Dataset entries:
※
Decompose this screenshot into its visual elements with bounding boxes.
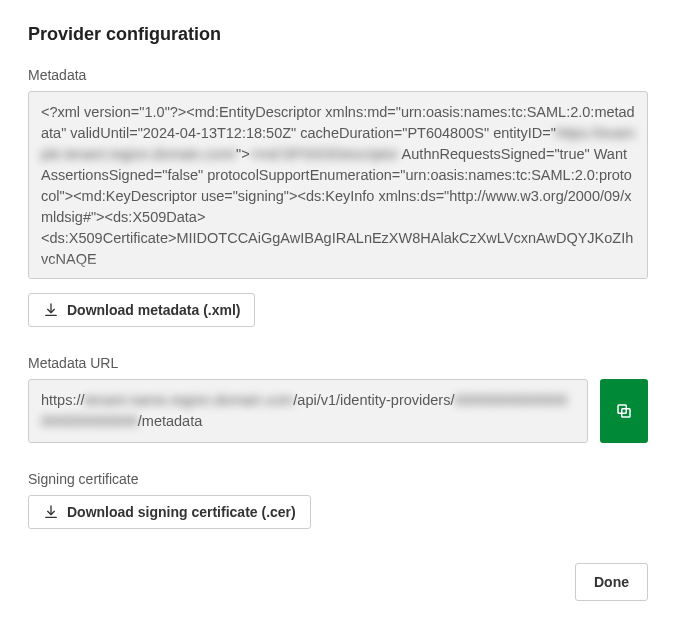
download-icon (43, 504, 59, 520)
url-redacted-host: tenant-name.region.domain.com (85, 392, 294, 408)
copy-icon (615, 402, 633, 420)
url-prefix: https:// (41, 392, 85, 408)
url-middle: /api/v1/identity-providers/ (293, 392, 454, 408)
metadata-url-content: https://tenant-name.region.domain.com/ap… (28, 379, 588, 443)
metadata-url-label: Metadata URL (28, 355, 648, 371)
download-metadata-label: Download metadata (.xml) (67, 302, 240, 318)
download-signing-cert-label: Download signing certificate (.cer) (67, 504, 296, 520)
download-signing-cert-button[interactable]: Download signing certificate (.cer) (28, 495, 311, 529)
metadata-label: Metadata (28, 67, 648, 83)
copy-url-button[interactable] (600, 379, 648, 443)
metadata-text: <?xml version="1.0"?><md:EntityDescripto… (41, 104, 635, 141)
metadata-text: "> (236, 146, 250, 162)
download-icon (43, 302, 59, 318)
page-title: Provider configuration (28, 24, 648, 45)
metadata-redacted-sp: <md:SPSSODescriptor (250, 146, 399, 162)
done-button[interactable]: Done (575, 563, 648, 601)
signing-cert-label: Signing certificate (28, 471, 648, 487)
download-metadata-button[interactable]: Download metadata (.xml) (28, 293, 255, 327)
url-suffix: /metadata (138, 413, 203, 429)
metadata-content: <?xml version="1.0"?><md:EntityDescripto… (28, 91, 648, 279)
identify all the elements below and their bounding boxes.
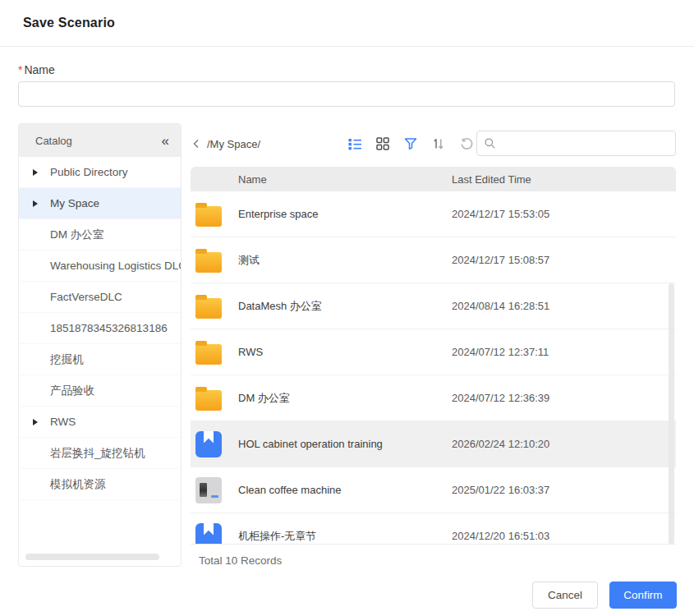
※
### What the task requires
Write out the records shown above exactly, but do not include any images.

### Solution to this exercise
Decompose this screenshot into its visual elements with bounding boxes.
download-icon (43, 504, 59, 520)
url-redacted-host: tenant-name.region.domain.com (85, 392, 294, 408)
copy-icon (615, 402, 633, 420)
url-prefix: https:// (41, 392, 85, 408)
url-middle: /api/v1/identity-providers/ (293, 392, 454, 408)
metadata-url-content: https://tenant-name.region.domain.com/ap… (28, 379, 588, 443)
metadata-url-label: Metadata URL (28, 355, 648, 371)
download-metadata-label: Download metadata (.xml) (67, 302, 240, 318)
download-signing-cert-label: Download signing certificate (.cer) (67, 504, 296, 520)
download-signing-cert-button[interactable]: Download signing certificate (.cer) (28, 495, 311, 529)
metadata-label: Metadata (28, 67, 648, 83)
copy-url-button[interactable] (600, 379, 648, 443)
metadata-text: <?xml version="1.0"?><md:EntityDescripto… (41, 104, 635, 141)
metadata-text: "> (236, 146, 250, 162)
download-icon (43, 302, 59, 318)
page-title: Provider configuration (28, 24, 648, 45)
metadata-redacted-sp: <md:SPSSODescriptor (250, 146, 399, 162)
done-button[interactable]: Done (575, 563, 648, 601)
signing-cert-label: Signing certificate (28, 471, 648, 487)
download-metadata-button[interactable]: Download metadata (.xml) (28, 293, 255, 327)
url-suffix: /metadata (138, 413, 203, 429)
metadata-content: <?xml version="1.0"?><md:EntityDescripto… (28, 91, 648, 279)
identify all the elements below and their bounding boxes.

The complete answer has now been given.